# EXERCISE DIRECTIONS
Give back the lines of the records exactly, starting at the first and ending at the one with "Puslapio žemelapis (252, 2513)".

# INPUT MATERIAL
++++++++++++++++++++

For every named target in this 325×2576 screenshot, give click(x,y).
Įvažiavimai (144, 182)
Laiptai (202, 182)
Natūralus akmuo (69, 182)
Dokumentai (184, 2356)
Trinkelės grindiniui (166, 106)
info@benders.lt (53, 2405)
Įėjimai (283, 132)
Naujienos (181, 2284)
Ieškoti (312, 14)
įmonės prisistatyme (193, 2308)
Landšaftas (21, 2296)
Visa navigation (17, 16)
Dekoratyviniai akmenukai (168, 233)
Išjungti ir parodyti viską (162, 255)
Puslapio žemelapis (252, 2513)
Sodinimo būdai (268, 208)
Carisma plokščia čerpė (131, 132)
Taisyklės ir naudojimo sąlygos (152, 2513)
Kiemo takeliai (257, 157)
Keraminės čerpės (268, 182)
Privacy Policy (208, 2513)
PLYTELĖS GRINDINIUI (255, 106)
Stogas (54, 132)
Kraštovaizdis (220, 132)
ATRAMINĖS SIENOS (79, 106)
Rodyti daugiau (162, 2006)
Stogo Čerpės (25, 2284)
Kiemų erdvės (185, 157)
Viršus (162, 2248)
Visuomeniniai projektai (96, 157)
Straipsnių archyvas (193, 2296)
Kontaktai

++++++++++++++++++++

# RESPONSE
For every named target in this 325×2576 screenshot, give click(x,y).
Įvažiavimai (144, 182)
Laiptai (202, 182)
Natūralus akmuo (69, 182)
Dokumentai (184, 2356)
Trinkelės grindiniui (166, 106)
info@benders.lt (53, 2405)
Įėjimai (283, 132)
Naujienos (181, 2284)
Ieškoti (312, 14)
įmonės prisistatyme (193, 2308)
Landšaftas (21, 2296)
Visa navigation (17, 16)
Dekoratyviniai akmenukai (168, 233)
Išjungti ir parodyti viską (162, 255)
Puslapio žemelapis (252, 2513)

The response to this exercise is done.